* _YOUR OBJECTIVE_:
Begin your copy at the line with "Presseorgane" in the records below and end it at the line with "Адрес: г.Михайловка ул. Ленина 82", restating each line word for word; omit the pictures.

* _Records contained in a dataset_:
==============================

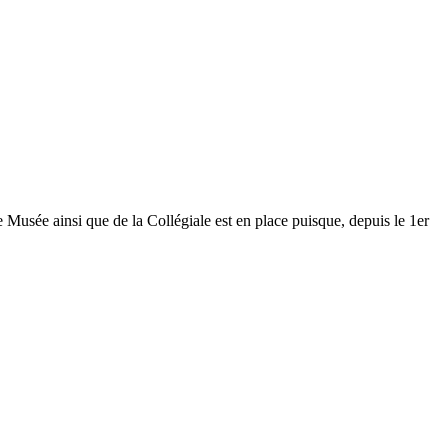
Musée ainsi que de la Collégiale est en place puisque, depuis le 1er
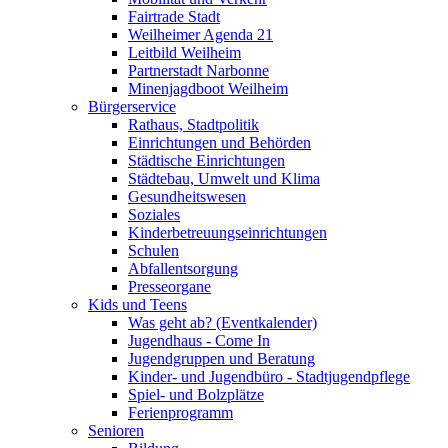
Fairtrade Stadt
Weilheimer Agenda 21
Leitbild Weilheim
Partnerstadt Narbonne
Minenjagdboot Weilheim
Bürgerservice
Rathaus, Stadtpolitik
Einrichtungen und Behörden
Städtische Einrichtungen
Städtebau, Umwelt und Klima
Gesundheitswesen
Soziales
Kinderbetreuungseinrichtungen
Schulen
Abfallentsorgung
Presseorgane
Kids und Teens
Was geht ab? (Eventkalender)
Jugendhaus - Come In
Jugendgruppen und Beratung
Kinder- und Jugendbüro - Stadtjugendpflege
Spiel- und Bolzplätze
Ferienprogramm
Senioren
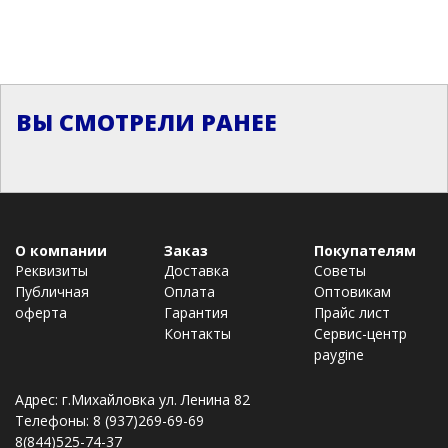
ВЫ СМОТРЕЛИ РАНЕЕ
О компании
Заказ
Покупателям
Реквизиты
Доставка
Советы
Публичная
Оплата
Оптовикам
оферта
Гарантия
Прайс лист
Контакты
Сервис-центр
paygine
Адрес: г.Михайловка ул. Ленина 82
Телефоны: 8 (937)269-69-69
8(844)525-74-37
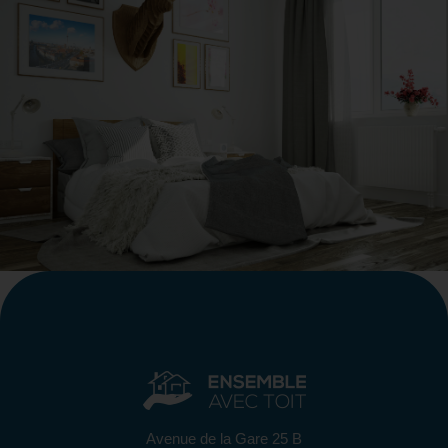
Avenue de la Gare 25 B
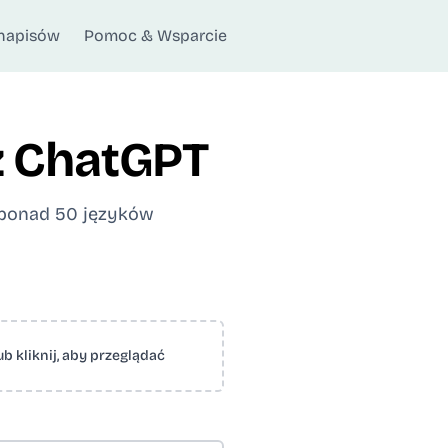
napisów
Pomoc & Wsparcie
 z ChatGPT
e ponad 50 języków
ub kliknij, aby przeglądać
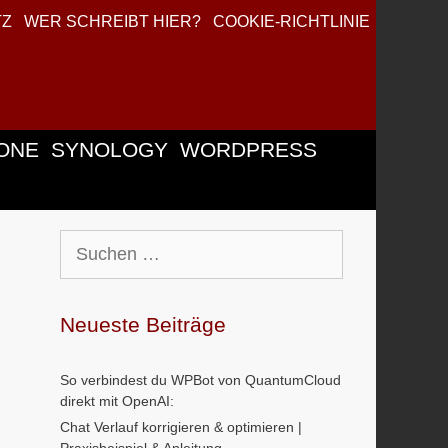
TZ
WER SCHREIBT HIER?
COOKIE-RICHTLINIE
ONE
SYNOLOGY
WORDPRESS
Suchen
nach:
Neueste Beiträge
So verbindest du WPBot von QuantumCloud
direkt mit OpenAI:
Chat Verlauf korrigieren & optimieren |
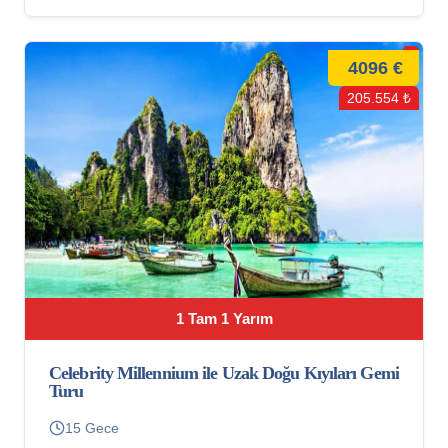
4096 €
205.554 ₺
1 Tam 1 Yarım
Celebrity Millennium ile Uzak Doğu Kıyıları Gemi
Turu
15 Gece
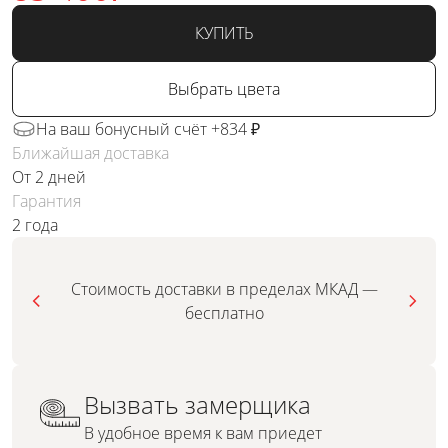
КУПИТЬ
Выбрать цвета
На ваш бонусный счёт +834 ₽
Ближайшая доставка
От 2 дней
Гарантия
2 года
Стоимость доставки в пределах МКАД —
бесплатно
Вызвать замерщика
В удобное время к вам приедет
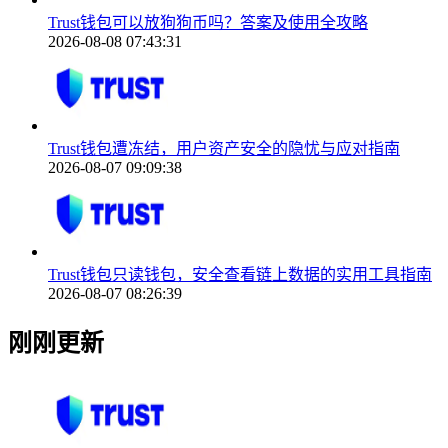
Trust钱包可以放狗狗币吗？答案及使用全攻略
2026-08-08 07:43:31
Trust钱包遭冻结，用户资产安全的隐忧与应对指南
2026-08-07 09:09:38
Trust钱包只读钱包，安全查看链上数据的实用工具指南
2026-08-07 08:26:39
刚刚更新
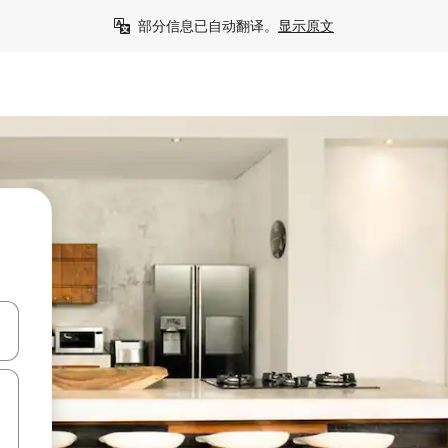
部分信息已自动翻译。
显示原文
击或滑动手势浏览。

==============================

* _TASK ANSWER_:
Presseorgane
Kids und Teens
Was geht ab? (Eventkalender)
Jugendhaus - Come In
Jugendgruppen und Beratung
Kinder- und Jugendbüro - Stadtjugendpflege
Spiel- und Bolzplätze
Ferienprogramm
Senioren
ВЫ СМОТРЕЛИ РАНЕЕ
О компании
Заказ
Покупателям
Реквизиты
Доставка
Советы
Публичная
Оплата
Оптовикам
оферта
Гарантия
Прайс лист
Контакты
Сервис-центр
paygine
Адрес: г.Михайловка ул. Ленина 82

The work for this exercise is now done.